In ihrem vereinten Einsatz ersetzen sie in der seelischen Durchdringung der
Nation manchmal ganze Armeekorps. Daneben steht die Presse als die machtvolle Wortführerin
des geistigen und propagandistischen Kampfes, den Deutschland heute einer
feindlichen Welt gegenüber mit allen Mitteln der Überzeugungskraft
durchzufechten hat. Welch eine Wandlung können wir auf diesem Gebiet
dem Weltkrieg gegenüber feststellen! Damals war es in Deutschland
gänzlich unbekannt, wie ein geistig-propagandistischer Kampf gegen die
uns feindlichen Mächte durchgeführt werden müßte. Auch
die Technik stand noch in ihren Anfängen. Sie begann erst, ihre ersten
zaghaften Schritte zu tun. Heute stehen wir in unserem geistigen Kampf gegen
die Feindmächte auf der Höhe unserer technischen Vollkommenheit.

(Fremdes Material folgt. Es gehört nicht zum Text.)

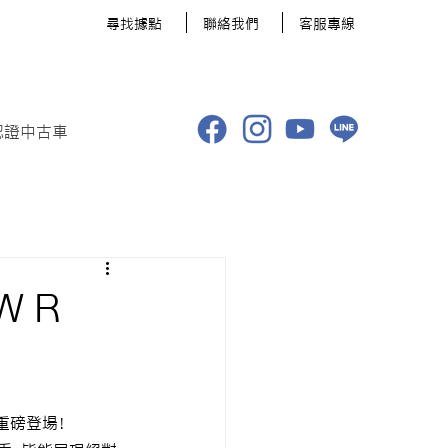
​尋找據點
聯絡我們
客服專線
認證中古車
 R
R 重磅登場！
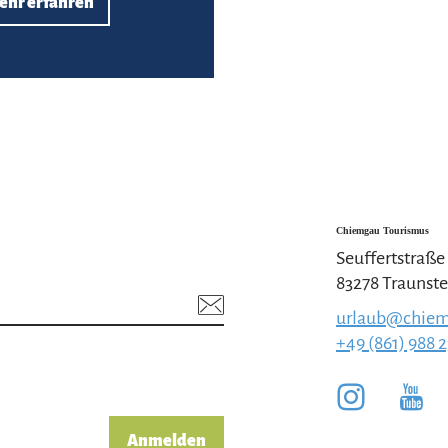
ehr erfahren
Chiemgau Tourismus
Seuffertstraße
83278 Traunste
urlaub@chiem
+49 (861) 988 
Anmelden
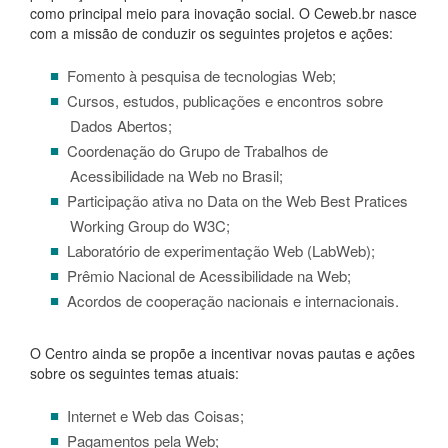
como principal meio para inovação social. O Ceweb.br nasce
com a missão de conduzir os seguintes projetos e ações:
Fomento à pesquisa de tecnologias Web;
Cursos, estudos, publicações e encontros sobre
Dados Abertos;
Coordenação do Grupo de Trabalhos de
Acessibilidade na Web no Brasil;
Participação ativa no Data on the Web Best Pratices
Working Group do W3C;
Laboratório de experimentação Web (LabWeb);
Prêmio Nacional de Acessibilidade na Web;
Acordos de cooperação nacionais e internacionais.
O Centro ainda se propõe a incentivar novas pautas e ações
sobre os seguintes temas atuais:
Internet e Web das Coisas;
Pagamentos pela Web;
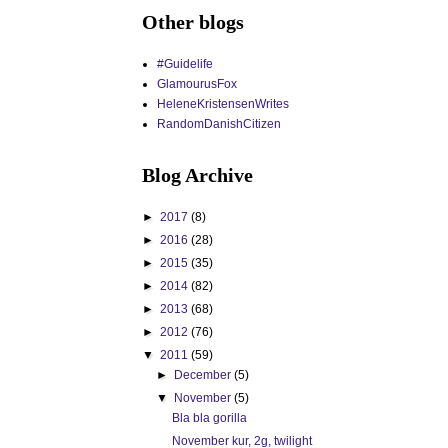
Other blogs
#Guidelife
GlamourusFox
HeleneKristensenWrites
RandomDanishCitizen
Blog Archive
►
2017
(8)
►
2016
(28)
►
2015
(35)
►
2014
(82)
►
2013
(68)
►
2012
(76)
▼
2011
(59)
►
December
(5)
▼
November
(5)
Bla bla gorilla
November kur, 2g, twilight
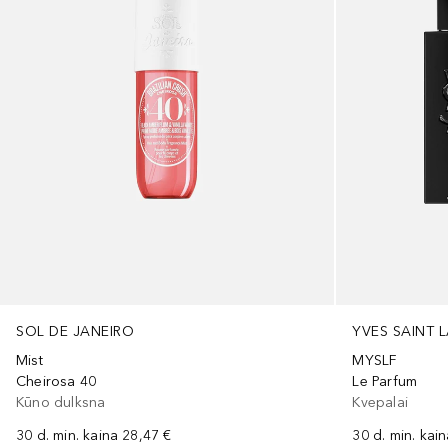
SOL DE JANEIRO
YVES SAINT 
Mist
MYSLF
Cheirosa 40
Le Parfum
Kūno dulksna
Kvepalai
30 d. min. kaina
28,47 €
30 d. min. kai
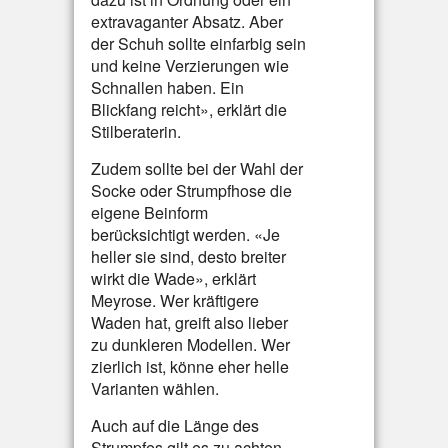
extravaganter Absatz. Aber
der Schuh sollte einfarbig sein
und keine Verzierungen wie
Schnallen haben. Ein
Blickfang reicht», erklärt die
Stilberaterin.
Zudem sollte bei der Wahl der
Socke oder Strumpfhose die
eigene Beinform
berücksichtigt werden. «Je
heller sie sind, desto breiter
wirkt die Wade», erklärt
Meyrose. Wer kräftigere
Waden hat, greift also lieber
zu dunkleren Modellen. Wer
zierlich ist, könne eher helle
Varianten wählen.
Auch auf die Länge des
Strumpfes gilt es zu achten.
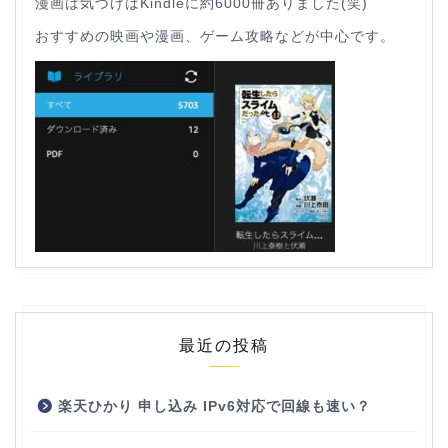
漫画は気づけばKindleに約6000冊ありました(笑)
おすすめの映画や漫画、ゲーム攻略などが中心です。
最近の投稿
楽天ひかり 申し込み IPv6対応で回線も速い？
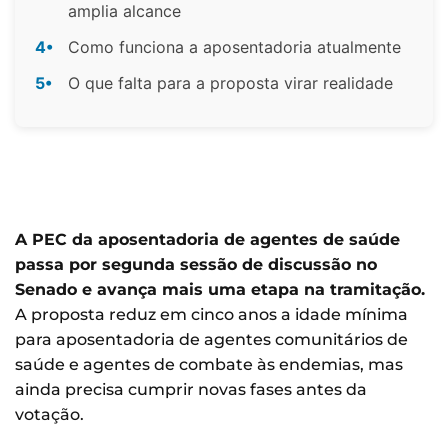
amplia alcance
4•
Como funciona a aposentadoria atualmente
5•
O que falta para a proposta virar realidade
A PEC da aposentadoria de agentes de saúde
passa por segunda sessão de discussão no
Senado e avança mais uma etapa na tramitação.
A proposta reduz em cinco anos a idade mínima
para aposentadoria de agentes comunitários de
saúde e agentes de combate às endemias, mas
ainda precisa cumprir novas fases antes da
votação.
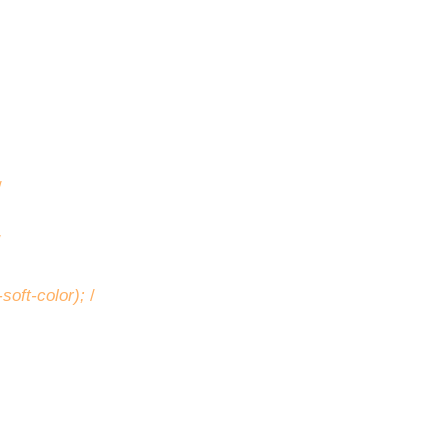
/
/
-soft-color);
/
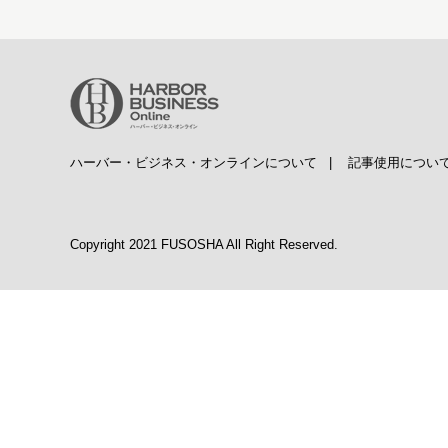
ハーバー・ビジネス・オンラインについて
|
記事使用につい
Copyright 2021 FUSOSHA All Right Reserved.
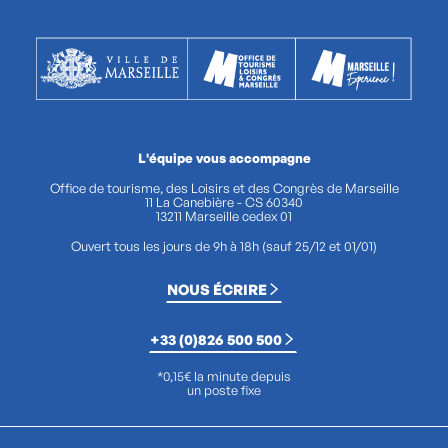
L'équipe vous accompagne
Office de tourisme, des Loisirs et des Congrès de Marseille
11 La Canebière - CS 60340
13211 Marseille cedex 01
Ouvert tous les jours de 9h à 18h (sauf 25/12 et 01/01)
NOUS ÉCRIRE
+33 (0)826 500 500
*0,15€ la minute depuis
un poste fixe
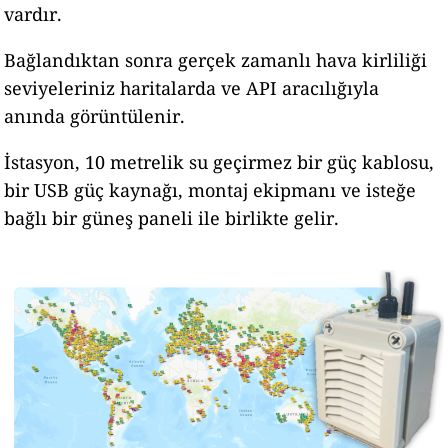
vardır.
Bağlandıktan sonra gerçek zamanlı hava kirliliği
seviyeleriniz haritalarda ve API aracılığıyla
anında görüntülenir.
İstasyon, 10 metrelik su geçirmez bir güç kablosu,
bir USB güç kaynağı, montaj ekipmanı ve isteğe
bağlı bir güneş paneli ile birlikte gelir.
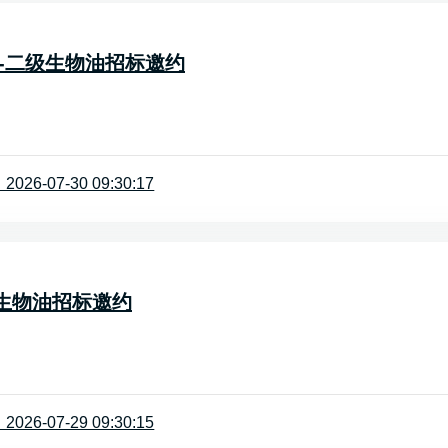
8-高州-二级生物油招标邀约
26-07-30 09:30:17
-一级生物油招标邀约
26-07-29 09:30:15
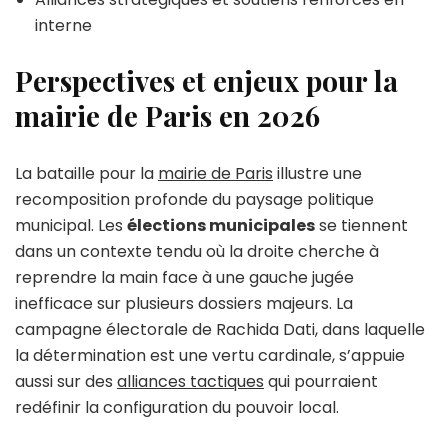
interne
Perspectives et enjeux pour la
mairie de Paris en 2026
La bataille pour la
mairie de Paris
illustre une
recomposition profonde du paysage politique
municipal. Les
élections municipales
se tiennent
dans un contexte tendu où la droite cherche à
reprendre la main face à une gauche jugée
inefficace sur plusieurs dossiers majeurs. La
campagne électorale de Rachida Dati, dans laquelle
la détermination est une vertu cardinale, s’appuie
aussi sur des
alliances tactiques
qui pourraient
redéfinir la configuration du pouvoir local.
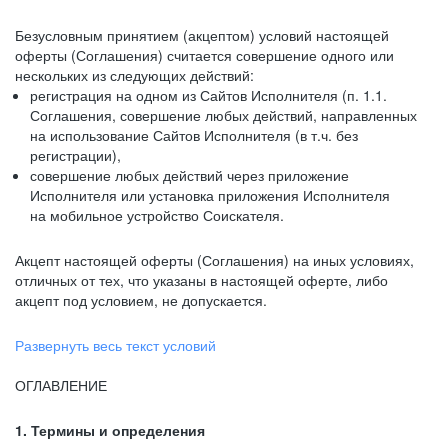
Безусловным принятием (акцептом) условий настоящей
оферты (Соглашения) считается совершение одного или
нескольких из следующих действий:
регистрация на одном из Сайтов Исполнителя (п. 1.1.
Соглашения, совершение любых действий, направленных
на использование Сайтов Исполнителя (в т.ч. без
регистрации),
совершение любых действий через приложение
Исполнителя или установка приложения Исполнителя
на мобильное устройство Соискателя.
Акцепт настоящей оферты (Соглашения) на иных условиях,
отличных от тех, что указаны в настоящей оферте, либо
акцепт под условием, не допускается.
Развернуть весь текст условий
ОГЛАВЛЕНИЕ
1. Термины и определения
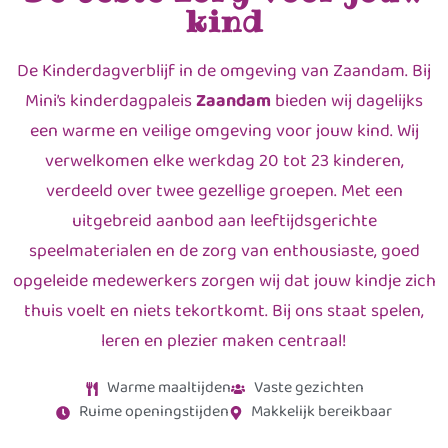
kind
De Kinderdagverblijf in de omgeving van Zaandam. Bij
Mini’s kinderdagpaleis
Zaandam
bieden wij dagelijks
een warme en veilige omgeving voor jouw kind. Wij
verwelkomen elke werkdag 20 tot 23 kinderen,
verdeeld over twee gezellige groepen. Met een
uitgebreid aanbod aan leeftijdsgerichte
speelmaterialen en de zorg van enthousiaste, goed
opgeleide medewerkers zorgen wij dat jouw kindje zich
thuis voelt en niets tekortkomt. Bij ons staat spelen,
leren en plezier maken centraal!
Warme maaltijden
Vaste gezichten
Ruime openingstijden
Makkelijk bereikbaar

Der deutsche Geist bedient sich der Technik. In souveränem Einsatz von
Geist und Technik schlagen wir auch auf dem Felde der propagandistischen
Auseinandersetzungen die großen Schlachten unserer modernen
Kriegführung. Wir besitzen nicht nur die Mittel der Technik, um diesen
Kampf siegreich zu bestehen, sondern auch die Menschen, die sich der Technik
zu bedienen wissen. In dieser Stunde nun appellieren wir von dieser
Kundgebung der Soldaten, Arbeiter und Kulturschaffenden aus an die deutsche
Volksgemeinschaft und in ihr besonders an die deutsche Wehrmacht. Soldaten,
Arbeiter und Künstler haben sich um diese Nachmittagsstunde im Theater
des Volkes versammelt, und sie sind mit der ganzen Nation bis zum letzten
Bunker und bis zur letzten einsam vorgeschobenen Kompanie im Osten durch die
Ätherwellen verbunden. Sie wenden sich an das ganze deutsche Volk. Sie
wollen durch diese Kundgebung, die in der Zeit des Krieges eine erhöhte
Bedeutung bat, vor aller Welt dartuen, daß die Kunst kein Zeitvertreib für den Frieden,
sondern auch eine scharfe geistige Waffe für den Krieg ist. Wir haben
diese geistige Waffe unserem Volk in die Hand gelegt, und auch mit ihr und
für sie tritt die deutsche Nation zum Kampfe um ihre Existenz an. Wir
Deutschen verteidigen in diesem Krieg gegen die feindlichen plutokratischen
Mächte nicht nur unseren Lebensraum, unser tägliches Brot und
unsere Maschinen, wir verteidigen auch unsere deutsche Kultur und mit ihr
den großen Segen, den sie dem ganzen Volke bringt. Dafür soll
diese Nachmittagsstunde ein Beweis sein. In diesem Sinne sind hier Soldaten, Arbeiter und
Künstler zusammengekommen. Sie verbinden sich im Glauben an den
Führer, im Vertrauen auf unser Volk und Reich und auf unsere große
nationale Zukunft. Ein Volk sind wir; ein Weltvolk wollen wir werden!